Ci si trova all'interno di un volume di confinamento che preme da ogni direzione come l'interno di una cattedrale costruita interamente di luce sotto pressione: la bolla di protone ambrata occupa quasi tutto lo spazio visivo, la sua parete curva che brilla come la superficie interna di una brace ancora viva, mentre tre nodi tangerina di energia di campo pulsano in posizioni irregolari e tra loro corre una Y di plasma arancione condensato — non una linea ma un cordone fisico di flusso cromodinamico, la sua superficie che increspa con una trama longitudinale come calore intrecciato. Contro la parete interna della bolla ambrata si annida l'inclusione di charmonio, più piccola e dai bordi più netti, la sua brillante luce oro-bianca che sfiora il platino freddo, e nella zona di interpenetrazione le due superfici si stratificano senza mescolarsi del tutto, ambra calda e oro-bianco che si premono l'una nell'altra in una falce di citrina nebbiosa dove filamenti gossamer di scambio multi-gluonico — appena distinguibili dalla foschia del vuoto — si inspessiscono leggermente prima di dissolversi nel nulla.
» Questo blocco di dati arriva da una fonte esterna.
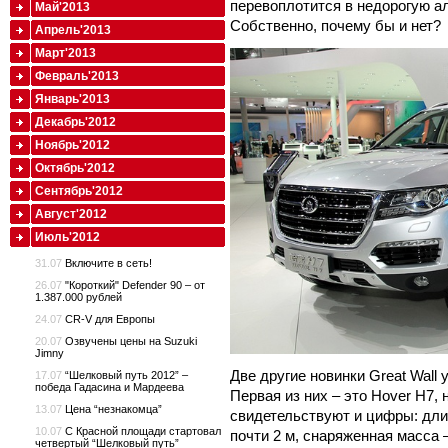
перевоплотится в недорогую а
Май'2013
Собственно, почему бы и нет?
Апрель'2013
Март'2013
Февраль'2013
Январь'2013
Декабрь'2012
Ноябрь'2012
Октябрь'2012
Сентябрь'2012
Август'2012
Июль'2012
31.07
Включите в сеть!
26.07
"Короткий" Defender 90 – от
1.387.000 рублей
24.07
CR-V для Европы
20.07
Озвучены цены на Suzuki
Jimny
Две другие новинки Great Wall 
17.07
“Шелковый путь 2012” –
победа Гадасина и Мардеева
Первая из них – это Hover H7
13.07
Цена “незнакомца”
свидетельствуют и цифры: дли
10.07
С Красной площади стартовал
почти 2 м, снаряженная масса –
четвертый “Шелковый путь”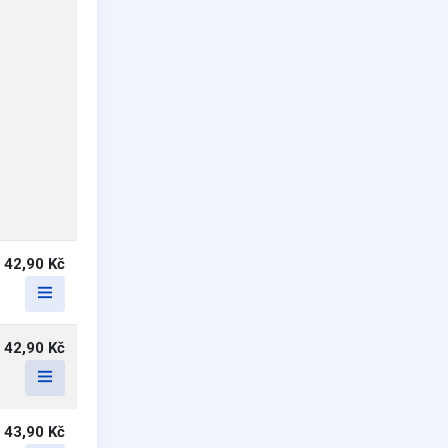
42,90 Kč
42,90 Kč
43,90 Kč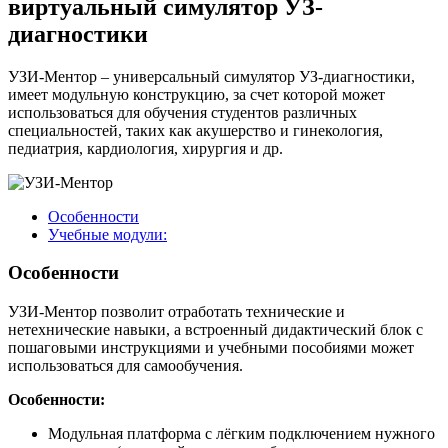
виртуальный симулятор УЗ-
диагностики
УЗИ-Ментор – универсальный симулятор УЗ-диагностики,
имеет модульную конструкцию, за счет которой может
использоваться для обучения студентов различных
специальностей, таких как акушерство и гинекология,
педиатрия, кардиология, хирургия и др.
Особенности
Учебные модули:
Особенности
УЗИ-Ментор позволит отработать технические и
нетехнические навыки, а встроенный дидактический блок с
пошаговыми инструкциями и учебными пособиями может
использоваться для самообучения.
Особенности:
Модульная платформа с лёгким подключением нужного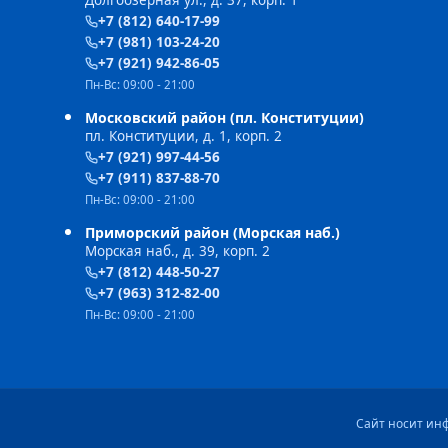
Долгоозерная ул., д. 37, корп. 1
+7 (812) 640-17-99
+7 (981) 103-24-20
+7 (921) 942-86-05
Пн-Вс: 09:00 - 21:00
Московский район (пл. Конституции)
пл. Конституции, д. 1, корп. 2
+7 (921) 997-44-56
+7 (911) 837-88-70
Пн-Вс: 09:00 - 21:00
Приморский район (Морская наб.)
Морская наб., д. 39, корп. 2
+7 (812) 448-50-27
+7 (963) 312-82-00
Пн-Вс: 09:00 - 21:00
Сайт носит ин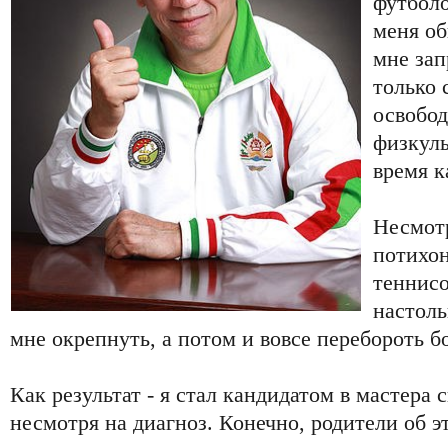
футболо
меня об
мне зап
только 
освобод
физкул
время к
Несмотр
потихон
теннисо
настол
мне окрепнуть, а потом и вовсе перебороть б
Как результат - я стал кандидатом в мастера с
несмотря на диагноз. Конечно, родители об э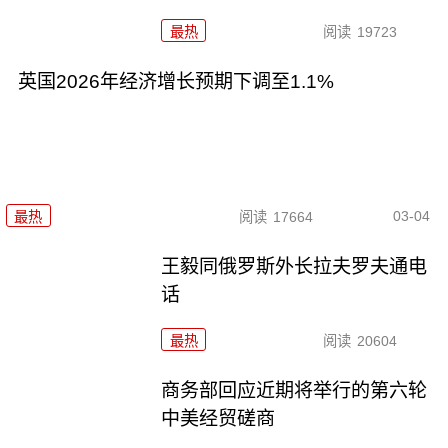
最热
阅读
19723
英国2026年经济增长预期下调至1.1%
03-04
最热
阅读
17664
王毅同俄罗斯外长拉夫罗夫通电
话
最热
阅读
20604
商务部回应近期将举行的第六轮
中美经贸磋商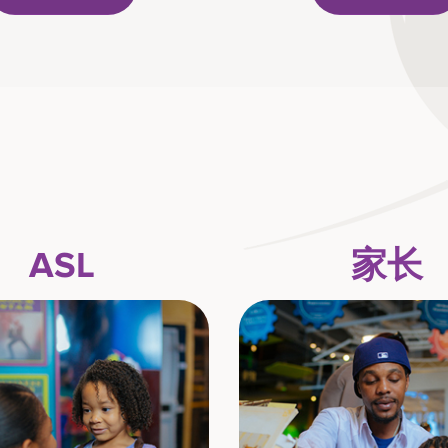
ASL
家长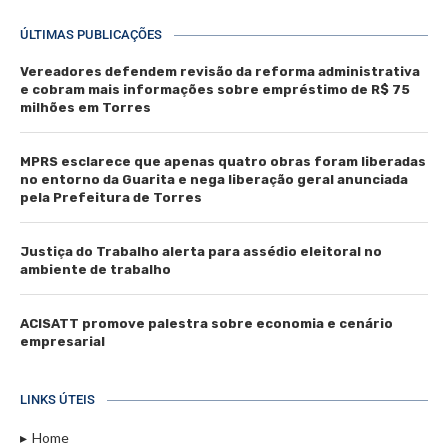
ÚLTIMAS PUBLICAÇÕES
Vereadores defendem revisão da reforma administrativa
e cobram mais informações sobre empréstimo de R$ 75
milhões em Torres
MPRS esclarece que apenas quatro obras foram liberadas
no entorno da Guarita e nega liberação geral anunciada
pela Prefeitura de Torres
Justiça do Trabalho alerta para assédio eleitoral no
ambiente de trabalho
ACISATT promove palestra sobre economia e cenário
empresarial
LINKS ÚTEIS
Home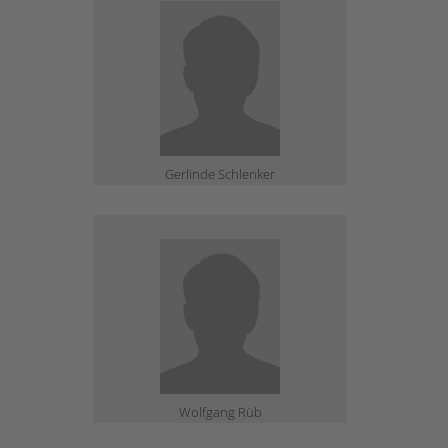
Gerlinde Schlenker
Wolfgang Rüb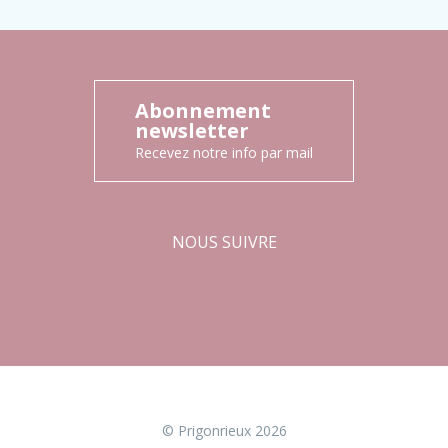
Abonnement
newsletter
Recevez notre info par mail
NOUS SUIVRE
Facebook
Instagram
© Prigonrieux 2026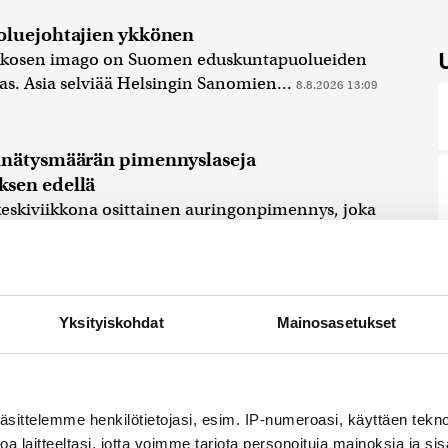
oluejohtajien ykkönen
ikkosen imago on Suomen eduskuntapuolueiden
as. Asia selviää Helsingin Sanomien...
8.8.2026 13:09
nnätysmäärän pimennyslaseja
sen edellä
skiviikkona osittainen auringonpimennys, joka
san auringosta
8.8.2026 11:31
skiviikkona osittainen auringonpimennys
si viikon keskiviikkona osittainen
Yksityiskohdat
Mainosasetukset
rtoo Tähtitieteellinen yhdistys Ursa. Ursan
.
8.8.2026 11:30
äsittelemme henkilötietojasi, esim. IP-numeroasi, käyttäen teknol
a laitteeltasi, jotta voimme tarjota personoituja mainoksia ja sis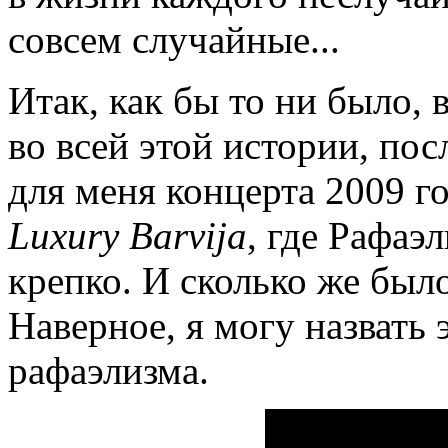
совсем случайные...
Итак, как бы то ни было, в
во всей этой истории, пос
для меня концерта 2009 г
Luxury Barvija
, где Рафаэ
крепко. И сколько же было
Наверное, я могу назвать 
рафаэлизма.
Il vuoto stesso riempie ogni volume non occupato con un'oscurità borgogna-viola che non è mai davvero vuota, crepitando di una granularità luminosa di fluttuazioni quantistiche rese come microscopici lampi d'oro pallido e rosa al limite della percezione, mentre i bordi dell'intera struttura flickerano con impulsi asimmetrici e irregolari — più luminosi da un lato, più soffusi dall'altro — il confine instabile e già tremante di uno stato che ha già iniziato a dissolversi nel tempo di un'esistenza che si misura in frazioni di un istante cosmicamente impercettibile.